- Record set -
-*-*-

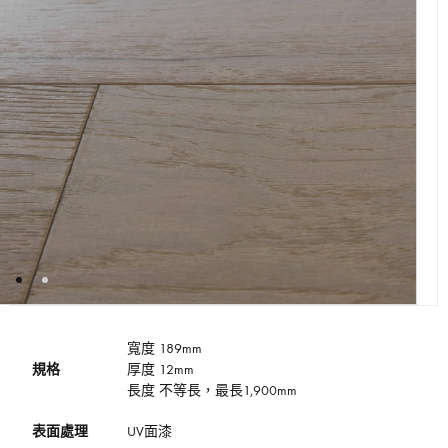
寬度 189mm
規格
厚度 12mm
長度 不等長，最長1,900mm
表面處理
UV面漆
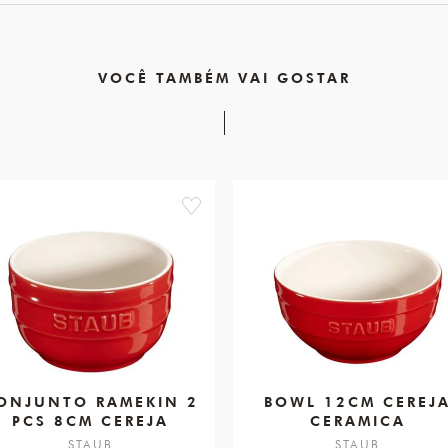
VOCÊ TAMBÉM VAI GOSTAR
favorite
ONJUNTO RAMEKIN 2
BOWL 12CM CEREJ
PCS 8CM CEREJA
CERAMICA
STAUB
STAUB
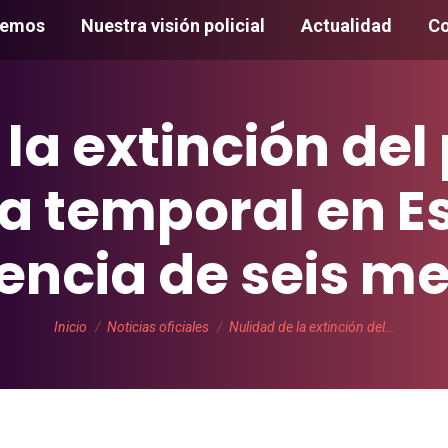
cemos
Nuestra visión policial
Actualidad
Co
 la extinción del
ia temporal en E
encia de seis me
Estás aquí:
Inicio
Noticias oficiales
Nulidad de la extinción del…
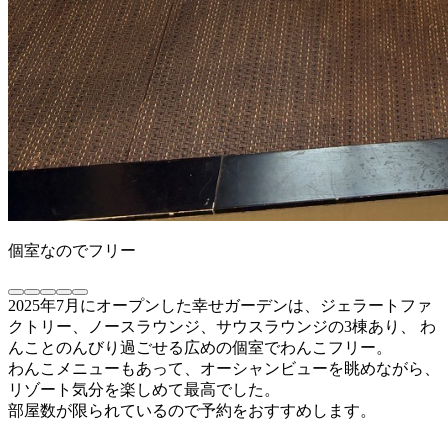
個室なのでフリー
2025年7月にオープンした幸せガーデンは、ジェラートファ
クトリー、ノースラウンジ、サウスラウンジの3棟あり、 わ
んことのんびり過ごせる広めの個室でわんこフリー。
わんこメニューもあって、オーシャンビューを眺めながら、
リゾート気分を楽しめて最高でした。
部屋数が限られているので予約をおすすめします。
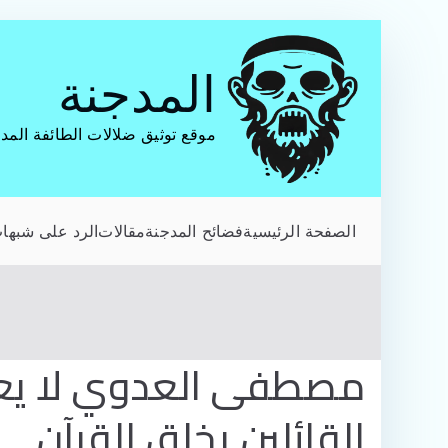
تخطى
إلى
المدجنة
المحتوى
موقع توثيق ضلالات الطائفة المد
الصفحة الرئيسية
فضائح المدجنة
مقالات
الرد على شبهات
مصطفى العدوي لا يعلم
القائلين بخلق القرآن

-*-*-

- What you have to do -
Repeat the listing above word for word and leave its images out.

- Output below -
寬度 189mm
規格
厚度 12mm
長度 不等長，最長1,900mm
表面處理
UV面漆
VOCÊ TAMBÉM VAI GOSTAR
favorite
ONJUNTO RAMEKIN 2
BOWL 12CM CEREJ
PCS 8CM CEREJA
CERAMICA
STAUB
STAUB
cemos
Nuestra visión policial
Actualidad
Co
 la extinción del
ia temporal en E
encia de seis me
Estás aquí:
Inicio
Noticias oficiales
Nulidad de la extinción del…
個室なのでフリー
2025年7月にオープンした幸せガーデンは、ジェラートファ
クトリー、ノースラウンジ、サウスラウンジの3棟あり、 わ
んことのんびり過ごせる広めの個室でわんこフリー。
わんこメニューもあって、オーシャンビューを眺めながら、
リゾート気分を楽しめて最高でした。
部屋数が限られているので予約をおすすめします。
تخطى
إلى
المدجنة
المحتوى
موقع توثيق ضلالات الطائفة المد
الصفحة الرئيسية
فضائح المدجنة
مقالات
الرد على شبهات
مصطفى العدوي لا يعلم
القائلين بخلق القرآن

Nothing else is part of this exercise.